DATASET ENTRIES:
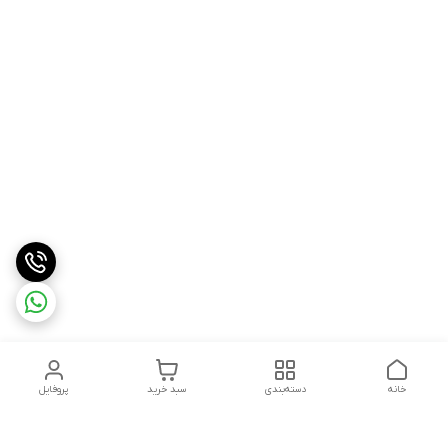
خانه
دسته‌بندی
سبد خرید
پروفایل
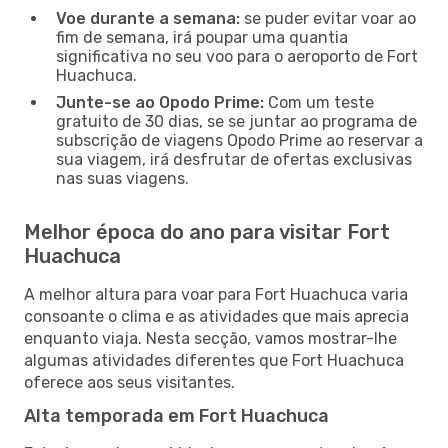
Voe durante a semana:
se puder evitar voar ao
fim de semana, irá poupar uma quantia
significativa no seu voo para o aeroporto de Fort
Huachuca.
Junte-se ao Opodo Prime:
Com um teste
gratuito de 30 dias, se se juntar ao programa de
subscrição de viagens Opodo Prime ao reservar a
sua viagem, irá desfrutar de ofertas exclusivas
nas suas viagens.
Melhor época do ano para visitar Fort
Huachuca
A melhor altura para voar para Fort Huachuca varia
consoante o clima e as atividades que mais aprecia
enquanto viaja. Nesta secção, vamos mostrar-lhe
algumas atividades diferentes que Fort Huachuca
oferece aos seus visitantes.
Alta temporada em Fort Huachuca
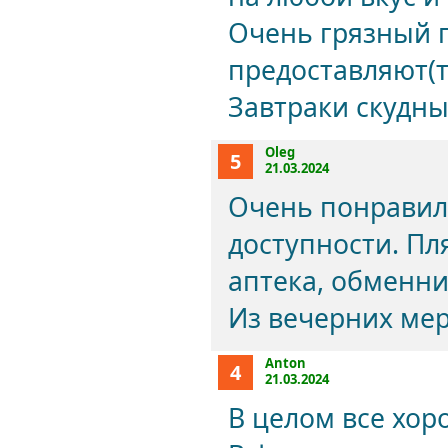
Очень грязный п
предоставляют(т
Завтраки скудн
Oleg
5
21.03.2024
Очень понравил
доступности. Пл
аптека, обменни
Из вечерних мер
Anton
4
21.03.2024
В целом все хо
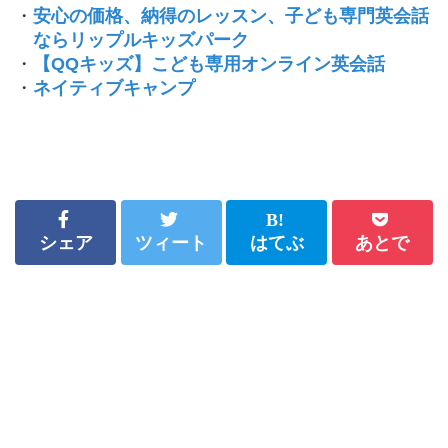
・
安心の価格、納得のレッスン、子ども専門英会話
ならリップルキッズパーク
・
【QQキッズ】こども専用オンライン英会話
・
ネイティブキャンプ
シェア
ツィート
はてぶ
あとで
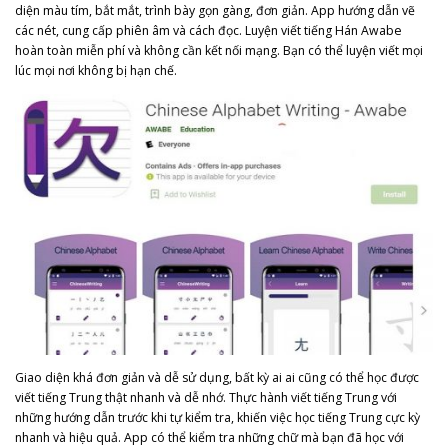
diện màu tím, bắt mắt, trình bày gọn gàng, đơn giản. App hướng dẫn vẽ
các nét, cung cấp phiên âm và cách đọc. Luyện viết tiếng Hán Awabe
hoàn toàn miễn phí và không cần kết nối mạng. Bạn có thể luyện viết mọi
lúc mọi nơi không bị hạn chế.
Giao diện khá đơn giản và dễ sử dụng, bất kỳ ai ai cũng có thể học được
viết tiếng Trung thật nhanh và dễ nhớ. Thực hành viết tiếng Trung với
những hướng dẫn trước khi tự kiểm tra, khiến việc học tiếng Trung cực kỳ
nhanh và hiệu quả. App có thể kiểm tra những chữ mà bạn đã học với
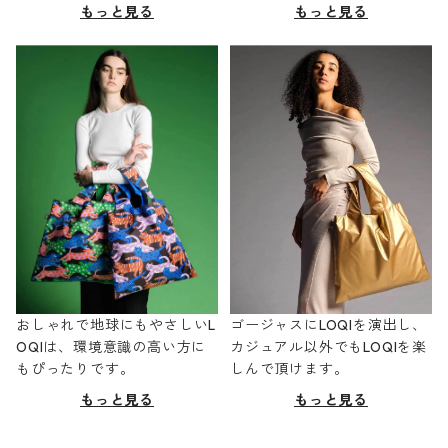
もっと見る
もっと見る
おしゃれで地球にもやさしいL
ゴージャスにLOQIを演出し、
OQIは、環境意識の高い方に
カジュアル以外でもLOQIを楽
もぴったりです。
しんで頂けます。
もっと見る
もっと見る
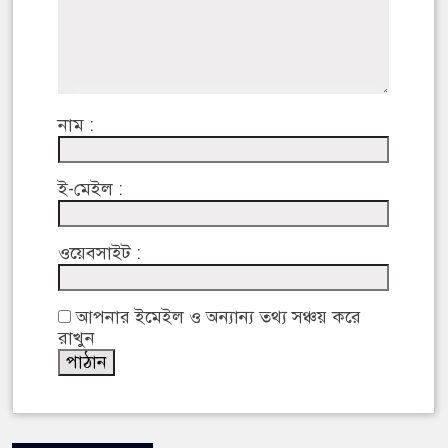
নাম :
ই-মেইল :
ওয়েবসাইট :
আপনার ইমেইল ও অন্যান্য তথ্য সঞ্চয় করে
রাখুন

WHAT YOU ARE ASKED TO DO: Only one stretch of the listing is wanted: the lines starting at the one with "subscrição de viagens" and ending at the one with "các nét, cung", copied exactly and free of pictures.

TASK ANSWER:
subscrição de viagens Opodo Prime ao reservar a
sua viagem, irá desfrutar de ofertas exclusivas
nas suas viagens.
Melhor época do ano para visitar Fort
Huachuca
A melhor altura para voar para Fort Huachuca varia
consoante o clima e as atividades que mais aprecia
enquanto viaja. Nesta secção, vamos mostrar-lhe
algumas atividades diferentes que Fort Huachuca
oferece aos seus visitantes.
Alta temporada em Fort Huachuca
Очень грязный п
предоставляют(т
Завтраки скудн
Oleg
5
21.03.2024
Очень понравил
доступности. Пл
аптека, обменни
Из вечерних мер
Anton
4
21.03.2024
В целом все хо
・
安心の価格、納得のレッスン、子ども専門英会話
ならリップルキッズパーク
・
【QQキッズ】こども専用オンライン英会話
・
ネイティブキャンプ
シェア
ツィート
はてぶ
あとで
diện màu tím, bắt mắt, trình bày gọn gàng, đơn giản. App hướng dẫn vẽ
các nét, cung cấp phiên âm và cách đọc. Luyện viết tiếng Hán Awabe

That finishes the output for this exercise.